Laverne Cox almost quit acting before landing historic Orange Is the New Black role
Laverne Cox speaks onstage during the ESSENCE Black Women in Hollywood Awards, 2021. (Getty for ESSENCE/ Randy Shropshire)
Laverne Cox has revealed she was in debt and close to quitting acting for good before landing her historic Orange Is the New Black role.
Speaking on a panel for the Paley Center for Media on LGBT+ achievements in television, Cox described her life before she was cast as trans inmate Sophia Bursest in Orange Is the New Black.
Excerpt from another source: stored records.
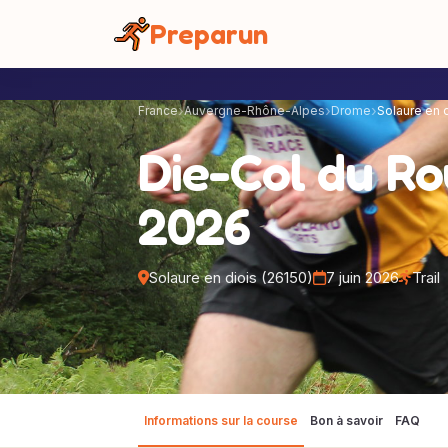
Panneau de gestion des cookies
Preparun
France
Auvergne-Rhône-Alpes
Drome
Solaure en 
Die-Col du Ro
2026
Solaure en diois (26150)
7 juin 2026
Trail
Informations sur la course
Bon à savoir
FAQ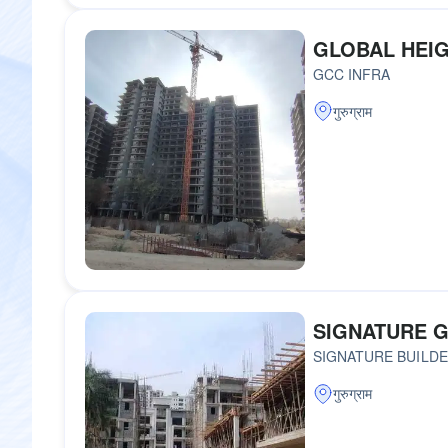
GLOBAL HEIG
GCC INFRA
गुरुग्राम
SIGNATURE G
SIGNATURE BUILDE
गुरुग्राम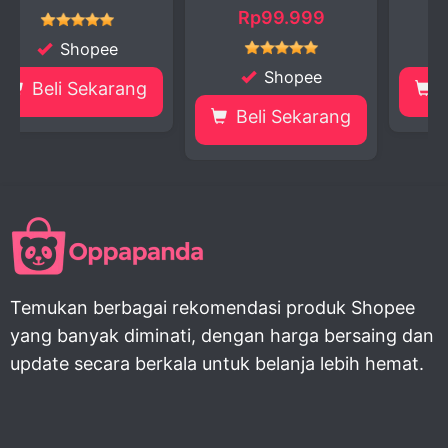
Rp99.999
Shopee
Shopee
ng
Beli Sekarang
Beli Sekarang
Temukan berbagai rekomendasi produk Shopee
yang banyak diminati, dengan harga bersaing dan
update secara berkala untuk belanja lebih hemat.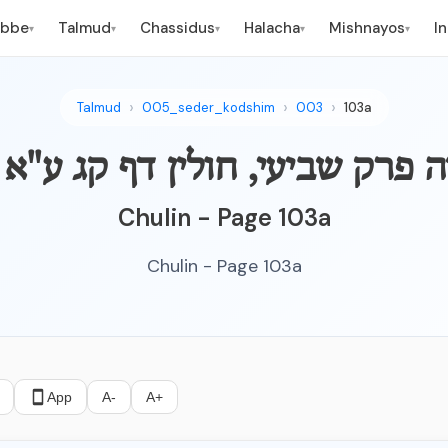
ebbe
Talmud
Chassidus
Halacha
Mishnayos
I
▾
▾
▾
▾
▾
Talmud
005_seder_kodshim
003
103a
ד הנשה פרק שביעי, חולין דף קג ע"א
Chulin - Page 103a
Chulin - Page 103a
App
A-
A+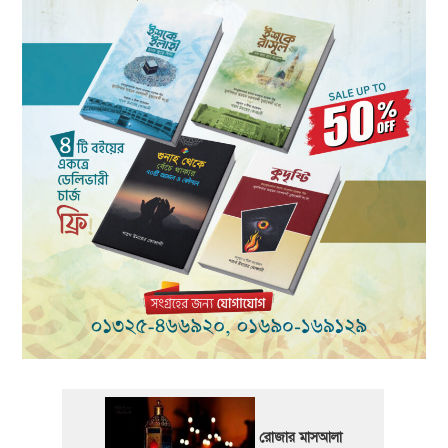
রোজার মাসআলা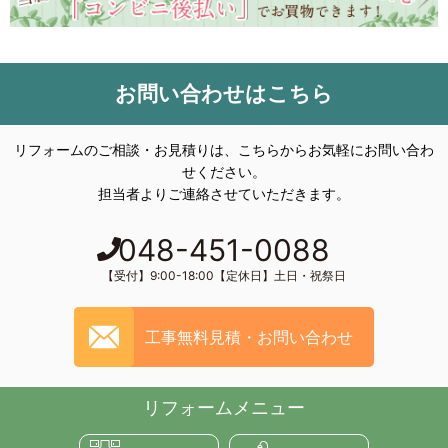
お問い合わせはこちら
リフォームのご相談・お見積りは、こちらからお気軽にお問い合わ
せください。
担当者よりご連絡させていただきます。
048-451-0088
【受付】9:00-18:00【定休日】土日・祝祭日
工事無料見積・お問い合わせ
リフォームメニュー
She said: “I was in rent arrears on my apartment, I had rolled back rent and I was in all kinds of debt and I was going to give up acting actually, a few months before I booked Orange.”
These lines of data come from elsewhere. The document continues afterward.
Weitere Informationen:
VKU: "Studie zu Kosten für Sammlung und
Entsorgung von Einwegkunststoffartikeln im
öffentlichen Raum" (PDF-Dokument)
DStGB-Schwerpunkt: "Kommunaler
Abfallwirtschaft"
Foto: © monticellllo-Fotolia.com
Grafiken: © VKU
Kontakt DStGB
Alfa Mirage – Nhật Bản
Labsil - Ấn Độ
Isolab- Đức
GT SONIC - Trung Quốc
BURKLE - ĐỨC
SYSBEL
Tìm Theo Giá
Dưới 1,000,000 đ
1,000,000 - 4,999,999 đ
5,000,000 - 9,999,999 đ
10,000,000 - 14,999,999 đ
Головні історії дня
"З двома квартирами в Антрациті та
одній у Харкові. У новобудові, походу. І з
At the time she was “studying for the GRE” and hoping to go to grad school but the role, she said, changed her life.
Cox continued: “Then the audition for Orange happened and I didn’t go to grad school – Orange turned out to be my grad school. It changed everything.”
Up until she was cast on the show, Cox had been cast in multiple minor roles but was starting to believe her career as a trans actor was never going to take off.
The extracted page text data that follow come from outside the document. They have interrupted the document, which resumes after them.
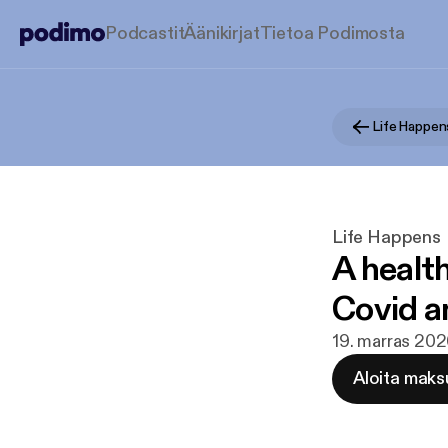
Podcastit
Äänikirjat
Tietoa Podimosta
Life Happen
Life Happens
A health
Covid a
19. marras 20
Aloita maks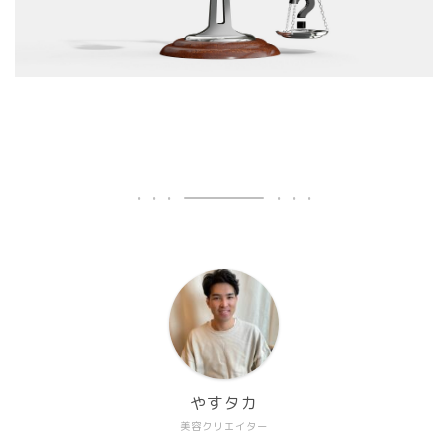
やすタカ
美容クリエイター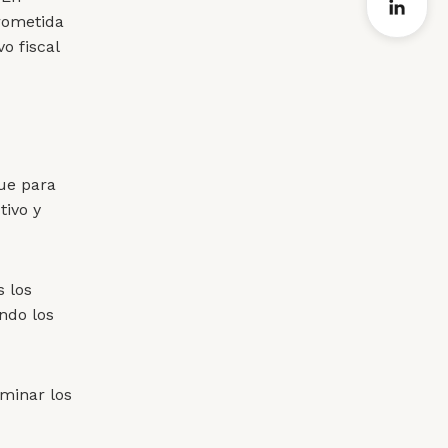
rometida
o fiscal
que para
tivo y
s los
ndo los
iminar los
She said: “When you’re in acting school and you’re training, and you get, you know, five lines on Law & Order or you’re playing ‘sex worker No 6’ on an HBO show – I played a sex worker seven different times – finally I had this storyline that was multidimensional with this character that was complicated and beautifully flawed and it was just exciting to be doing the work.”
Laverne Cox was the first-ever trans person to be nominated for a primetime Emmy award
Laverne Cox was thrust into the spotlight after appearing on Orange is the New Black, and became the first-ever trans person to be nominated for a primetime Emmy award, and even the first trans person to be featured on the cover of TIME magazine.
“I have the career now that I’ve always dreamed of,” she said.
Her platform has allowed her raise awareness of trans rights and discrimination across the world, and last year she executive produced the multi-award-winning documentary Disclosure: Trans Lives on Screen.